REV-ERSAL OF FORTUNE
10 Jul

A friend snapped this shot of me with America’s two most famous Revs, Al Sharpton and Jesse Jackson, as we awaited election returns at a political campaign’s headquarters several years ago
Rev. Jesse Jackson got himself into a bit of hot water this afternoon: following an interview at Fox News on Sunday, a “hot microphone” picked up a private conversation he was having with another guest in which he crudely expressed his frustration with Sen. Barack Obama‘s recent speeches about black fathers needing to take more personal responsibility for their actions. Upon discovering today they had this audio, the network—true to their shameless form that media critic/Oscar blogger David Carr captured so well in his piece in Monday’s New York Times—made gossipy references to its existence on its afternoon programs while hyping up its full airing later in the evening on their most tatsteless of institutions, The O’Reilly Factor.
When Rev. Jackson’s remarks finally aired, they actually seemed fairly harmless:
“See, Barack—he’s talking down to black people… I want to cut his nuts off.”
According to O’Reilly, Rev. Jackson apparently made further remarks that would be more offensive, but O’Reilly said he did not feel they needed to be shared with the public:
“We are not out to embarrass him and we are not out to make him look bad. If we were, we would have used what we had, which is more damaging than what you have heard.”
This conveniently allowed O’Reilly to seem gracious while still also causing viewers to imagine how horrible the unaired remarks must be.
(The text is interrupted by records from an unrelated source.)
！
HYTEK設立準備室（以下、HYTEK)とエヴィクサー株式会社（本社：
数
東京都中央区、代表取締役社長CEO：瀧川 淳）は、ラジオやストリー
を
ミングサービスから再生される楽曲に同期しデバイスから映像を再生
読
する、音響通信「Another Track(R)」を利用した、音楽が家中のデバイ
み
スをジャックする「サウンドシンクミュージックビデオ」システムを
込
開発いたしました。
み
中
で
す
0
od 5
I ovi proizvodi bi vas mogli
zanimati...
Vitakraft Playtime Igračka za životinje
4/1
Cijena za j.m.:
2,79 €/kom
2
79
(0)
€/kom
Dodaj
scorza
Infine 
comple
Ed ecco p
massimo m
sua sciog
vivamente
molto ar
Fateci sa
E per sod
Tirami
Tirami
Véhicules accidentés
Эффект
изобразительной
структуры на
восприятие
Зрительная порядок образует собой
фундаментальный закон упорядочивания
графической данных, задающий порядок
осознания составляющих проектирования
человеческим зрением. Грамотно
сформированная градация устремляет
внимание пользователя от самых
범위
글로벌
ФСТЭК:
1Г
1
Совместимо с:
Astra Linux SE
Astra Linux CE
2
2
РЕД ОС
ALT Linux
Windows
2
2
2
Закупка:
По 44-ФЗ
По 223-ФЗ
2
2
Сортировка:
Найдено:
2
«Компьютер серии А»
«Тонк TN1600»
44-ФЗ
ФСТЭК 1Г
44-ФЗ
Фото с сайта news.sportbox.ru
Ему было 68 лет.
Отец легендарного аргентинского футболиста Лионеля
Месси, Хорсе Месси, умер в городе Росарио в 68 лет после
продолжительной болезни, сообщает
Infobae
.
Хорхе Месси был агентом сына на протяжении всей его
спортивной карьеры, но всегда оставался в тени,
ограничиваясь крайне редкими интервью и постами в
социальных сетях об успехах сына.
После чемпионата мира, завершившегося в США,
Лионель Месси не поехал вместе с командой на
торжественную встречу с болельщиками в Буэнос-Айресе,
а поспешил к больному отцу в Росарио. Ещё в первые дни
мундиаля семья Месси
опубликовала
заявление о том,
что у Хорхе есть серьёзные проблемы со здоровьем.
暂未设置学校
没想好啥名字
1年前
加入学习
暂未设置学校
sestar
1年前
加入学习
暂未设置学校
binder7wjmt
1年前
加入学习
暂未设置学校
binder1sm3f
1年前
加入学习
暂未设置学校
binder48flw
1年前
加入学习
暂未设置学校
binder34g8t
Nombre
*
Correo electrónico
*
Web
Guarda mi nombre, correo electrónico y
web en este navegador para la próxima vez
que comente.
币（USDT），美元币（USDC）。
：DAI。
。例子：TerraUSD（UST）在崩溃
Rev. Jackson, meanwhile, tried to get out in front of the story, telling CNN:
“This is a sound bite in a broader conversation about urban policy and racial disparities. I feel very distressed because I’m supportive of this campaign and with the senator, what he has done and is doing. I said he comes down as speaking down to black people. The moral message must be a much broader message. What we need really is racial justice and urban policy and jobs and health care. That’s the range of issues on the menu. Then I said something I regret was crude. It was very private. And very much a sound bite.”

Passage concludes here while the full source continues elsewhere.